↓
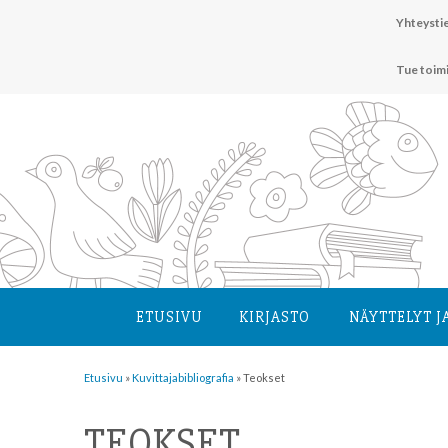
Hyppää
Yhteystie
sisältöön
Tue toim
ETUSIVU
KIRJASTO
NÄYTTELYT J
Etusivu
»
Kuvittaja­bibliografia
»
Teokset
TEOKSET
↑
→ **EXERCISE REQUIREMENTS**: Every line above is to be repeated exactly, but no picture is to appear in the copy.

→ **SOLUTION TO THIS TASK**:
Hyppää
Yhteystie
sisältöön
Tue toim
ETUSIVU
KIRJASTO
NÄYTTELYT J
Etusivu
»
Kuvittaja­bibliografia
»
Teokset
TEOKSET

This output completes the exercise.